California Bar Pass Rate Sees Significant Increase
California’s Bar Pass Rate saw more than a 10% increase since lowering its cut score requirement.
With 1,151 new attorneys this week, the state saw a 37.2% pass rate—roughly 10% higher than February 2020, when the pass rate was 26.8%, Bloomberg Law reports.
“We heartily congratulate the 1,151 applicants who passed the General Bar Exam and the 247 candidates who passed the Attorneys’ Exam, particularly after facing and overcoming the many challenges of 2020,” interim executive director of the California State Bar Donna Hershkowitz says in a prepared statement.
STATES PUSH TO LOWER THEIR CUT SCORES
California’s Supreme Court officially lowered its bar exam cut score from 1439 to 1390 in July 2020.
Rhode Island followed in California’s lead by also lowering its cut score from 276 to 270. Soon after, states including Washington, Oregon, North Carolina and Hawaii also followed suit in lowering their bar exam cut scores, according to Bloomberg Law.
WHAT BOTH SIDES SAY
Critics of lowering the cut score argue that it may negatively affect the quality of attorneys.
“Having an appropriate standard for who can become an attorney is important because it means we have the broadest number of people practicing law as possible,” Assemblyman Mark Stone, D-Monterey Bay, who chairs the Assembly Judiciary Committee, tells the SF Chronicle. “The standard we set has to be thought through so it ensures we have the highest caliber of practitioners who can then afford to be public-interest attorneys and go help people who really need access to justice. That’s the balance.”
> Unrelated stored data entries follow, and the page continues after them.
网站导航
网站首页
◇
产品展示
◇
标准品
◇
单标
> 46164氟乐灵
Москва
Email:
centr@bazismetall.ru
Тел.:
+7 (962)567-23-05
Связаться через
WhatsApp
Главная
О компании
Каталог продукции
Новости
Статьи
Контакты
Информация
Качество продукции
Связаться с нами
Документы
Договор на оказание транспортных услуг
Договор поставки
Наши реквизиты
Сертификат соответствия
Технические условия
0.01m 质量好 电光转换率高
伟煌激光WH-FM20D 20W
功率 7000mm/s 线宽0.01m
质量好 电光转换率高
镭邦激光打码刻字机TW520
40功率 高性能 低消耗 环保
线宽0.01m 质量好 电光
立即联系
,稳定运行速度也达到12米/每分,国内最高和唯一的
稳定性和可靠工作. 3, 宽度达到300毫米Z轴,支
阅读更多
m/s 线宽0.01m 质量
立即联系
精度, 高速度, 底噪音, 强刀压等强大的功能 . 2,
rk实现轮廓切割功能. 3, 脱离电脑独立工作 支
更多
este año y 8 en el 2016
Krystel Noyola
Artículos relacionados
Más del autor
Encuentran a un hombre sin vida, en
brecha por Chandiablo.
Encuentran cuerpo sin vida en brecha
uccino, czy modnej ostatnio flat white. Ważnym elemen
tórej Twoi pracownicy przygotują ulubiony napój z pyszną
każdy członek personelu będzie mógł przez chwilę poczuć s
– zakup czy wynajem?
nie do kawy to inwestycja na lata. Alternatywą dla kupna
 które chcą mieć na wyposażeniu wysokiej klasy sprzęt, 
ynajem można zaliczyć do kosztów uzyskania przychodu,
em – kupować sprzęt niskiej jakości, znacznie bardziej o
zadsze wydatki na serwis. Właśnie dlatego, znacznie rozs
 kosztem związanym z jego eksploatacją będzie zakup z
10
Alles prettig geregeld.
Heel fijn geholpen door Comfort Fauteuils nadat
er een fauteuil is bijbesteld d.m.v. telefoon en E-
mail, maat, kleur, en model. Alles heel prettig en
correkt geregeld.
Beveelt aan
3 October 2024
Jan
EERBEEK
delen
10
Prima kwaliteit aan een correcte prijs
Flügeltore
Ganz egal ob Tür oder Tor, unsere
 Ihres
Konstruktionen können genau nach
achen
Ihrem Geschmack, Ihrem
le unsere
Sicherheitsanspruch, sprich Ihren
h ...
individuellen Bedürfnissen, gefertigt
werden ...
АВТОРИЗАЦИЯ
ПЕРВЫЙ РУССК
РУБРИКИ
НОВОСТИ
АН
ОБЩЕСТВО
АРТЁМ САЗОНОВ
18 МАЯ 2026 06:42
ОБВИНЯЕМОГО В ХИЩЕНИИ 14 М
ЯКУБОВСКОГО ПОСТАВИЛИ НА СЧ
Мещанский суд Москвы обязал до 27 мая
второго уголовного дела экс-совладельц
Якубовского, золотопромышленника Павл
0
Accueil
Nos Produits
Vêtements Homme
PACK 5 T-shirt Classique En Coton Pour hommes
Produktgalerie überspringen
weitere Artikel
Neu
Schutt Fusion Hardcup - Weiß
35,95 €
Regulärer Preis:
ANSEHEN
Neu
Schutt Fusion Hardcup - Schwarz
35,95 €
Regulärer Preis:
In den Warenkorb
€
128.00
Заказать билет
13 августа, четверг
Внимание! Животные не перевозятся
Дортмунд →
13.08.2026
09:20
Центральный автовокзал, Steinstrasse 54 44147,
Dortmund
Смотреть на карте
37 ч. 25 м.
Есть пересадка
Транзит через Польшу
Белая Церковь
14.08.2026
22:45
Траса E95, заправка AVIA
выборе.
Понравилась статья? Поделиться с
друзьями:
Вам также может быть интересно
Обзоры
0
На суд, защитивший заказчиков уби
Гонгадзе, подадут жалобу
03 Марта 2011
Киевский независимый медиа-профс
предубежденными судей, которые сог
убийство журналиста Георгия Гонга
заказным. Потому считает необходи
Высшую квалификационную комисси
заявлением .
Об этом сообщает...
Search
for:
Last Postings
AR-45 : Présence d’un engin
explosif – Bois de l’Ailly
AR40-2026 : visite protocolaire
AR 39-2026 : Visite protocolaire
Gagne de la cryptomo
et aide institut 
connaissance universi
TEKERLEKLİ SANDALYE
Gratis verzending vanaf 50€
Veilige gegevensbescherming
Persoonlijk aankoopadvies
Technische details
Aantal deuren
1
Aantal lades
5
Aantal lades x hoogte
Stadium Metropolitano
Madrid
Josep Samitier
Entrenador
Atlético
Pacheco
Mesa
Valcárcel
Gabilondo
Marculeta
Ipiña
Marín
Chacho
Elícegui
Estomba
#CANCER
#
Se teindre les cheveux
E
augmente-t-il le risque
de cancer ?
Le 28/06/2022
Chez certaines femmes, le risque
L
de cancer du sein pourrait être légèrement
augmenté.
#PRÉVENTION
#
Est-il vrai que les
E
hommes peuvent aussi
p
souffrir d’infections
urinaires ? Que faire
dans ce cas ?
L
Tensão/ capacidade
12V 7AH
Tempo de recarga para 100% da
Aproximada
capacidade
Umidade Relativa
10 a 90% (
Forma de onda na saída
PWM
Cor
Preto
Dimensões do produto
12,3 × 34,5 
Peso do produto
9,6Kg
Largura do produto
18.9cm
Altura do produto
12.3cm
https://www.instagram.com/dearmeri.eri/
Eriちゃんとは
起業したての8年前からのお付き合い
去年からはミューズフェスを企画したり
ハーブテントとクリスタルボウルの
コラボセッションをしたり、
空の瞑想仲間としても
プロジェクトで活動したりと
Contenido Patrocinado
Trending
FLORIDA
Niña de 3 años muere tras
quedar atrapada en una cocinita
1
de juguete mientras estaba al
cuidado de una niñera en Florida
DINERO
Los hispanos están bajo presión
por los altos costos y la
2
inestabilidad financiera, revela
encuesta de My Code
On the other hand, supporters of a lower cut score, say having a high cut score disproportionately impacts underserved students and middle-class communities. As highlighted by the Impact Fund, a 2017 bar commissioned study found that lowering the cut score to 1390 would increase bar passage rates overall by 20.3%. For minorities, the increase would be even greater with passage rates jumping by 40.4% Black test-takers, 26.1% Hispanic test-takers, and 23.5% Asian test-takers.